OPAP Hit with €24.5M Fine by Greek Gambling Regulator
Greece’s gambling regulator, the Hellenic Gaming Commission (HGC), has issued a fine of €24.5 million to the Greek Organisation of Football Prognostics S.A. (OPAP) for breaching regulations and determined that it had abused its market position.
The Hellenic Cooperative of Professional Lotteries (SEPP) and a number of other unnamed entities complained to the HGC about OPAP. They argued that the non-compete clauses in OPAP’s 2017 Exclusivity Agency Agreement, as well as the way the organization operated between 2017 and 2021, broke the law.
HGC Rules OPAP Broke the Law
HGC determined that OPAP broke Article 2 of law 3959/2011, which relates to free competition in Greece. It specifically states that a company may not abuse its “dominant position” within the local market. In the past, OPAP had a monopoly in Greece. The law prohibits companies from setting unfair prices for technical equipment or limiting its distribution and trading unfairly.
The company was also found to have broken Article 1, which states that any company trading in Greece is not allowed to fix purchase prices, limit investment opportunities or impose unfair conditions on transactions.
In addition, HGC determined that OPAP had breached Articles 101 and 102 of the Treaty on the Functioning of the European Union (TFEU), which deal with the same issues as Articles 1 and 2 of law 3959/2011.

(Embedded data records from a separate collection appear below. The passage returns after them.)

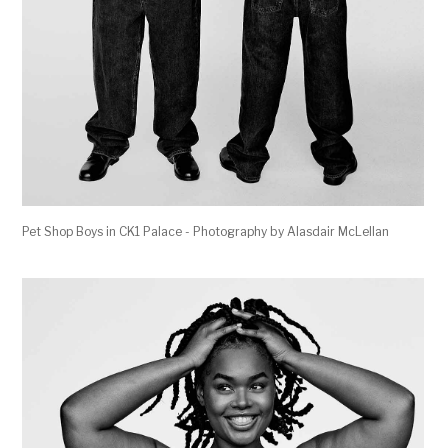
Pet Shop Boys in CK1 Palace - Photography by Alasdair McLellan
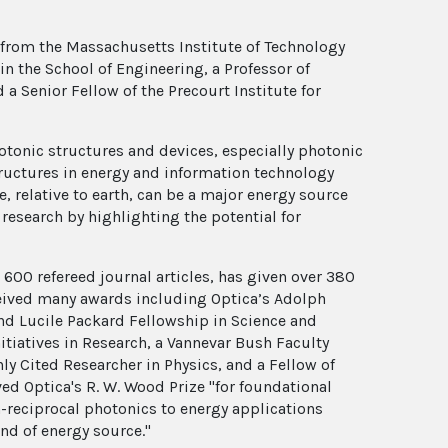
 from the Massachusetts Institute of Technology
n the School of Engineering, a Professor of
 a Senior Fellow of the Precourt Institute for
hotonic structures and devices, especially photonic
tructures in energy and information technology
, relative to earth, can be a major energy source
research by highlighting the potential for
 600 refereed journal articles, has given over 380
ceived many awards including Optica’s Adolph
nd Lucile Packard Fellowship in Science and
itiatives in Research, a Vannevar Bush Faculty
hly Cited Researcher in Physics, and a Fellow of
ved Optica's R. W. Wood Prize "for foundational
n-reciprocal photonics to energy applications
nd of energy source."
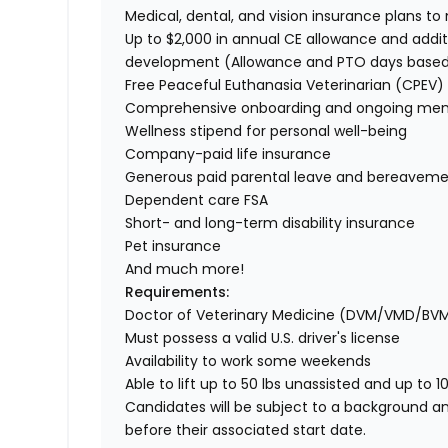
Medical, dental, and vision insurance plans t
Up to $2,000 in annual CE allowance and addit
development (Allowance and PTO days base
Free Peaceful Euthanasia Veterinarian (CPEV) 
Comprehensive onboarding and ongoing men
Wellness stipend for personal well-being
Company-paid life insurance
Generous paid parental leave and bereaveme
Dependent care FSA
Short- and long-term disability insurance
Pet insurance
And much more!
Requirements:
Doctor of Veterinary Medicine (DVM/VMD/BV
Must possess a valid U.S. driver's license
Availability to work some weekends
Able to lift up to 50 lbs unassisted and up to 1
Candidates will be subject to a background a
before their associated start date.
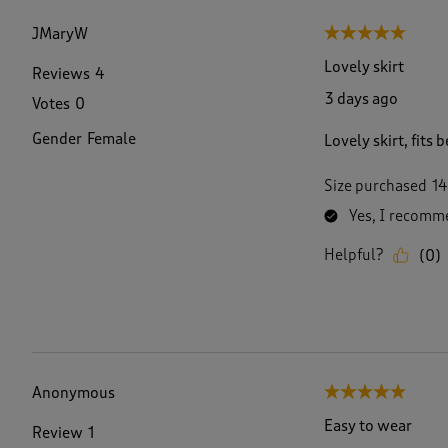
f
2
JMaryW
5 out of 5 stars.
0
7
Lovely skirt
Reviews
4
4
3 days ago
Votes
0
R
e
Gender
Female
Lovely skirt, fits
v
i
e
Size purchased
14
w
Yes, I recomme
s
.
Helpful?
(
0
)
Anonymous
5 out of 5 stars.
Easy to wear
Review
1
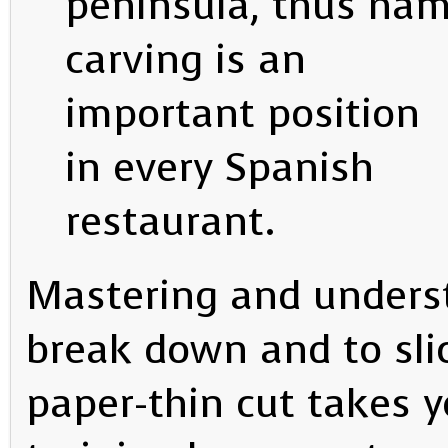
peninsula, thus ha
carving is an
important position
in every Spanish
restaurant.
Mastering and underst
break down and to sli
paper-thin cut takes y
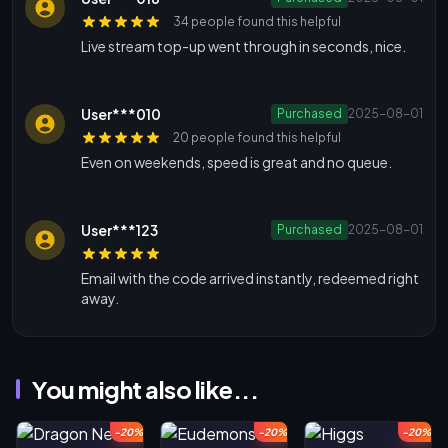
34 people found this helpful
Live stream top-up went through in seconds, nice.
User***010
Purchased
2025-08-01
20 people found this helpful
Even on weekends, speed is great and no queue.
User***123
Purchased
2025-08-01
Email with the code arrived instantly, redeemed right
away.
You might also like...
-20%
-20%
-20%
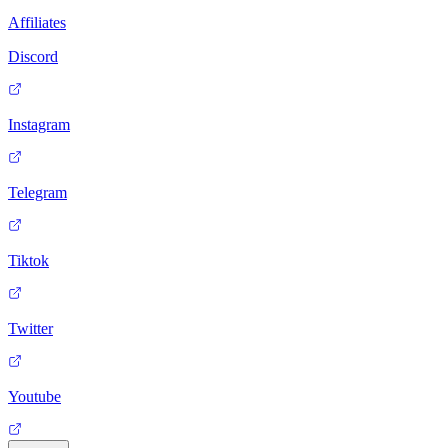
Affiliates
Discord
Instagram
Telegram
Tiktok
Twitter
Youtube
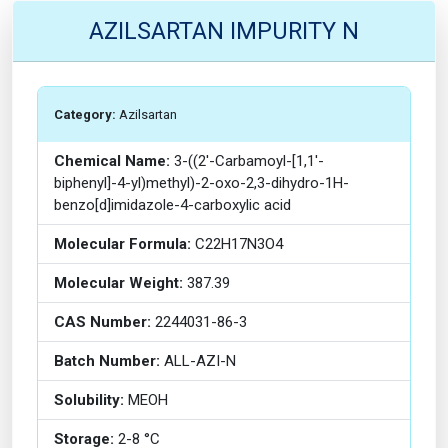
AZILSARTAN IMPURITY N
Category:
Azilsartan
Chemical Name:
3-((2'-Carbamoyl-[1,1'-
biphenyl]-4-yl)methyl)-2-oxo-2,3-dihydro-1H-
benzo[d]imidazole-4-carboxylic acid
Molecular Formula:
C22H17N3O4
Molecular Weight:
387.39
CAS Number:
2244031-86-3
Batch Number:
ALL-AZI-N
Solubility:
MEOH
Storage:
2-8 °C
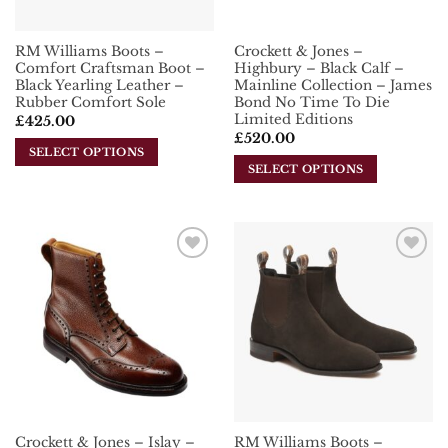
on
the
the
product
RM Williams Boots –
Crockett & Jones –
product
page
Comfort Craftsman Boot –
Highbury – Black Calf –
page
Black Yearling Leather –
Mainline Collection – James
Rubber Comfort Sole
Bond No Time To Die
Limited Editions
£
425.00
£
520.00
SELECT OPTIONS
SELECT OPTIONS
This
This
product
product
has
has
multiple
multiple
variants.
Add To
Add To
variants.
The
Wishlist
Wishlist
The
options
options
may
may
be
be
chosen
chosen
on
on
the
the
product
Crockett & Jones – Islay –
RM Williams Boots –
product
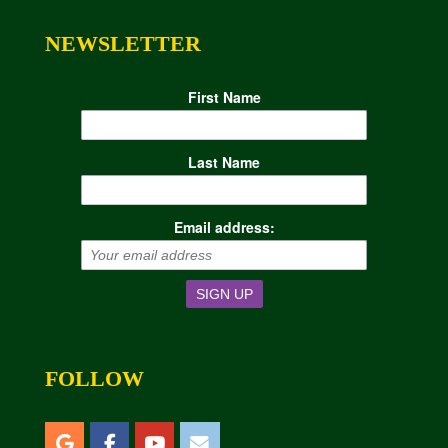
NEWSLETTER
First Name
Last Name
Email address:
FOLLOW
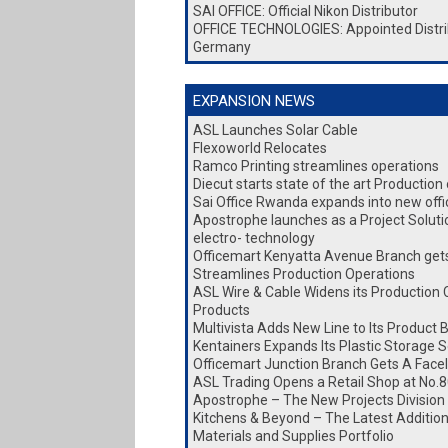
SAI OFFICE: Official Nikon Distributor
OFFICE TECHNOLOGIES: Appointed Distri
Germany
EXPANSION NEWS
ASL Launches Solar Cable
Flexoworld Relocates
Ramco Printing streamlines operations
Diecut starts state of the art Production
Sai Office Rwanda expands into new office
Apostrophe launches as a Project Soluti
electro- technology
Officemart Kenyatta Avenue Branch gets 
Streamlines Production Operations
ASL Wire & Cable Widens its Production 
Products
Multivista Adds New Line to Its Product 
Kentainers Expands Its Plastic Storage S
Officemart Junction Branch Gets A Facel
ASL Trading Opens a Retail Shop at No.8
Apostrophe – The New Projects Division
Kitchens & Beyond – The Latest Addition 
Materials and Supplies Portfolio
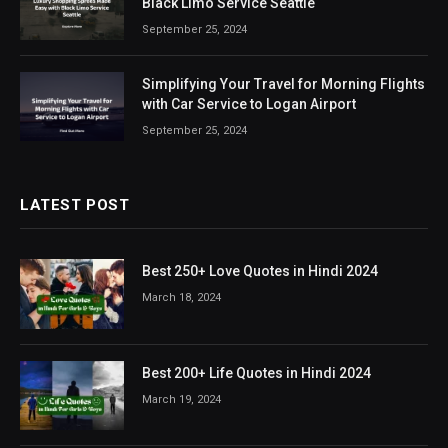
Black Limo Service Seattle
September 25, 2024
Simplifying Your Travel for Morning Flights
with Car Service to Logan Airport
September 25, 2024
LATEST POST
Best 250+ Love Quotes in Hindi 2024
March 18, 2024
Best 200+ Life Quotes in Hindi 2024
March 19, 2024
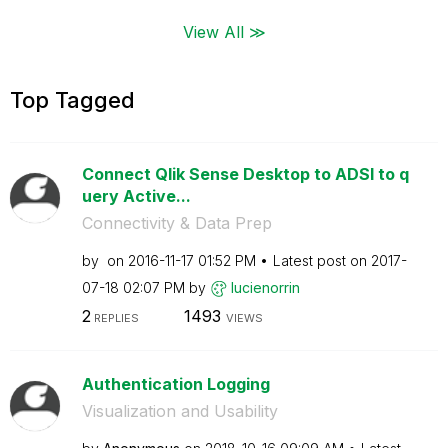
View All ≫
Top Tagged
Connect Qlik Sense Desktop to ADSI to q
uery Active...
Connectivity & Data Prep
by
on
‎2016-11-17
01:52 PM
Latest post on
‎2017-
07-18
02:07 PM
by
lucienorrin
2
1493
REPLIES
VIEWS
Authentication Logging
Visualization and Usability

OPAP has been instructed to cease all operations that breach the gambling laws. HGC is imposing a €10,000 fine each day that OPAP fails to comply with in relation to Article 2 of law 3959/2011 and Article 2 of the TFEU. It also issued a fine of €10,000 for continuing to infringe article 1 of law 3959/2011. The fine of €24.5 million was given for all four breaches.
OPAP Protests Decision to Issue Fine
Unsurprisingly, OPAP believes that it has been unfairly fined.
The company respects the institutional role of independent administrative authorities, including the Hellenic Competition Commission. Yet, it strongly disagrees with the content of the decision, which it considers fully baseless. [HGC’s] decision, which was not unanimous, does not relate with the company’s core business in the gaming market, but has to do with bill payment services and mobile top-up services offered by its agencies.
The company described the decision as “baseless” and added that the HGC failed to take into account data from the Bank of Greece, which oversees the country’s payments sector.